No tuve tiempo de ofenderme. Diego sacó capturas de pantalla de transferencias de su teléfono: préstamos “disfrazados” a nombre de una empresa fantasma; mensajes en los que Julián programaba reuniones; grabaciones de audio en las que prometía “arreglarlo todo” si Clara “cooperaba”. Había suficiente para una verdad irrefutable y para asustar a cualquiera con dos dedos de frente.
“Tengo un plan”, añadió Diego, mirando hacia la ventana, donde la lluvia seguía pintando mapas. “No me voy a casar. Pero tampoco voy a montar un escándalo. Quiero proteger a la abuela. Quiero proteger a la abuela. Y, aunque te cueste creerlo, quiero proteger a Clara. No es inocente, pero tampoco es la villana”.
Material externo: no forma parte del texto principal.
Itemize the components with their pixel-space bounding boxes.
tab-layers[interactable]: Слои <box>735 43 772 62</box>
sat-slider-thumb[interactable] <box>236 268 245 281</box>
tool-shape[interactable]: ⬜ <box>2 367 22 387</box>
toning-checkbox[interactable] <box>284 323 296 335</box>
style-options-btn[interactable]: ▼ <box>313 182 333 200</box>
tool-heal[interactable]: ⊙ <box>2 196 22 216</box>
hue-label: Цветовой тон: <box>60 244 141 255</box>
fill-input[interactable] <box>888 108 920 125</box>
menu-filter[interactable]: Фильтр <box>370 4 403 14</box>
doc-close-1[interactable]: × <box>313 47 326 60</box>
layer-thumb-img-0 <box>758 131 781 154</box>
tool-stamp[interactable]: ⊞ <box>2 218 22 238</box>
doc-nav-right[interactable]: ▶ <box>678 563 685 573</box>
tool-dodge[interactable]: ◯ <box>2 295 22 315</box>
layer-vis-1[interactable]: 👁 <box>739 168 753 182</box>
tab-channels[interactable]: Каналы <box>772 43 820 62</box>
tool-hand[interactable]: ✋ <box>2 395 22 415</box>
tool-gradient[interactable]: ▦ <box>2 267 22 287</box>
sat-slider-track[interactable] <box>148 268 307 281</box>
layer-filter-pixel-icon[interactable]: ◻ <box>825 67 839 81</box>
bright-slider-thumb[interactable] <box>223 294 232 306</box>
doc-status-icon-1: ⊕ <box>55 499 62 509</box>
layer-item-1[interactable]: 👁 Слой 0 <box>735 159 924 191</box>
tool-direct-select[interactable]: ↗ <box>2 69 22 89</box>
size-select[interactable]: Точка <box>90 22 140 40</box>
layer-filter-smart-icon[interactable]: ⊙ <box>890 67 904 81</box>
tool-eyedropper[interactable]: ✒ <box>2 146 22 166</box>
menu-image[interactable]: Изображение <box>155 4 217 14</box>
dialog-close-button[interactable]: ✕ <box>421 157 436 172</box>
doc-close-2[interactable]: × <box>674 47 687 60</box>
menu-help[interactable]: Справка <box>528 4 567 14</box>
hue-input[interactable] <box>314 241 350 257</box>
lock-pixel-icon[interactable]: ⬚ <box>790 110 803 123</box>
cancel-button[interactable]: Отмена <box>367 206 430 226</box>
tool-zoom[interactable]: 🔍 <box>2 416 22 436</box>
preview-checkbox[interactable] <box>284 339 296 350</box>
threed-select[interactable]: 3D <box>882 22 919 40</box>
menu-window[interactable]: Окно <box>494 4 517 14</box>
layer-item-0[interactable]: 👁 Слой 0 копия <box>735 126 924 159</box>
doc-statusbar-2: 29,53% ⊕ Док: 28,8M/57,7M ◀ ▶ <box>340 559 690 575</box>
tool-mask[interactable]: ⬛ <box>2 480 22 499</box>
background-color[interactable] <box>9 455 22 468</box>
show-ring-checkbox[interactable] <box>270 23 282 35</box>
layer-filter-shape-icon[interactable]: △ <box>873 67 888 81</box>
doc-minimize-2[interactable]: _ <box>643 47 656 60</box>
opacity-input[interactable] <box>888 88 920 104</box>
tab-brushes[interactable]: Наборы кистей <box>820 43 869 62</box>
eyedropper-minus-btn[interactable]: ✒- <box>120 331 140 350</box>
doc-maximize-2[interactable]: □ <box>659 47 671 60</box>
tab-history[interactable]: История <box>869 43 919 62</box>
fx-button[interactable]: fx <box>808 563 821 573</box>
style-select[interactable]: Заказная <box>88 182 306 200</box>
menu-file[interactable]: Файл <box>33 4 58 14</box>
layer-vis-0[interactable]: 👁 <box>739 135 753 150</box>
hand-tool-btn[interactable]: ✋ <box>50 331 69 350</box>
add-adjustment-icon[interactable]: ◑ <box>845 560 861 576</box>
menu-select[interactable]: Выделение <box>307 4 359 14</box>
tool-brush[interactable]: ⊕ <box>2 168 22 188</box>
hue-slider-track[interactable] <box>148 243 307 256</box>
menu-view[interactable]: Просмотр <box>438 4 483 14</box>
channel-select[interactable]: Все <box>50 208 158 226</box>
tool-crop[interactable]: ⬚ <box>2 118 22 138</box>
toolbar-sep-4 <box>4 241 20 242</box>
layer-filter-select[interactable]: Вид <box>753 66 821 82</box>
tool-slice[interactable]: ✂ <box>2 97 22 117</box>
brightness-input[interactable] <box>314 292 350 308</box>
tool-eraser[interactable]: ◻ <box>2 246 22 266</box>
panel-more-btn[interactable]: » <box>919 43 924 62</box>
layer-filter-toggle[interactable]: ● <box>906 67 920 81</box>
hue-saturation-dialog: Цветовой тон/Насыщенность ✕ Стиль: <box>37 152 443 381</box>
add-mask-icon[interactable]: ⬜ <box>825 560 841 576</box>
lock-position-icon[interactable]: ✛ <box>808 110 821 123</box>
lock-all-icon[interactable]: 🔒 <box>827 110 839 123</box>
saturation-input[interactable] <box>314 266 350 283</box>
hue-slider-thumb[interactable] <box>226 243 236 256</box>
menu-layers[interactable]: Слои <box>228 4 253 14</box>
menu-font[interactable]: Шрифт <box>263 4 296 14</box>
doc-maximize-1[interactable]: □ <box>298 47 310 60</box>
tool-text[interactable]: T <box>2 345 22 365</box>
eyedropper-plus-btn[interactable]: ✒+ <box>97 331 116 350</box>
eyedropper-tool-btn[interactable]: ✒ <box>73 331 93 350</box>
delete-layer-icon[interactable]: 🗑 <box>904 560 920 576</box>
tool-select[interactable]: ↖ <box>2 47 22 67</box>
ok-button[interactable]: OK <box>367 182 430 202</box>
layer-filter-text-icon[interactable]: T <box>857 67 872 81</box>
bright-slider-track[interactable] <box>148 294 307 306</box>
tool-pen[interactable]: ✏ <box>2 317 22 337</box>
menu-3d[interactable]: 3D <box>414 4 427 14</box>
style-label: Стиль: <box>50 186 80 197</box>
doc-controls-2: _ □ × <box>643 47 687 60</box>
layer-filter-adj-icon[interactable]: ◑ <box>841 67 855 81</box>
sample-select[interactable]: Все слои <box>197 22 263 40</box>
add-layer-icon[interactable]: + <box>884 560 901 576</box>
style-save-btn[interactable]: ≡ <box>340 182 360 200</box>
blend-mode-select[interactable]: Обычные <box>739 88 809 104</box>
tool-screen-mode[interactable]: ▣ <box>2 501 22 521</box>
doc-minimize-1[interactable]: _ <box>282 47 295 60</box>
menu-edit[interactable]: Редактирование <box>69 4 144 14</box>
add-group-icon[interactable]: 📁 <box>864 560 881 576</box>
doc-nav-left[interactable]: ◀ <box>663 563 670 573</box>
Asentí. En mi mente, la palabra “protección” empezó a tener sentido. La boda podía cancelarse con una breve explicación, sin entrar en detalles. La familia tenía que saberlo antes que los proveedores. Teníamos que separar lo personal de lo financiero: revisar las cuentas, evitar que Julián manipulara los contratos. Llamé a mi cuñada, abogada, y le pedí que viniera sin hacer preguntas. Llamé a mi madre para decirle que se echara una siesta temprano y que no viera la televisión. Apagué mi teléfono para evitar atenciones indeseadas.
Cuando llegó Laura, mi cuñada, le explicamos lo esencial y le mostramos las pruebas. Nos pidió calma. “No hagan acusaciones públicas que puedan complicar las cosas después”, advirtió. Propuso dos enfoques: uno personal (una declaración familiar, la cancelación de la ceremonia) y otro técnico (bloquear los pagos y revisar los poderes notariales de la empresa). Yo llamaría al restaurante y a la floristería. Diego enviaría un mensaje a los invitados: “Por motivos personales, la boda no se celebrará”. Nada más. Ni una palabra más. Compasión por Clara, límites por Julián.
Esa noche, cuando el reloj del salón dio las diez, Julián entró en casa oliendo a la colonia que siempre me había gustado, pero que ahora me daba náuseas. Me miró de arriba abajo, calculando. Diego estaba a mi lado.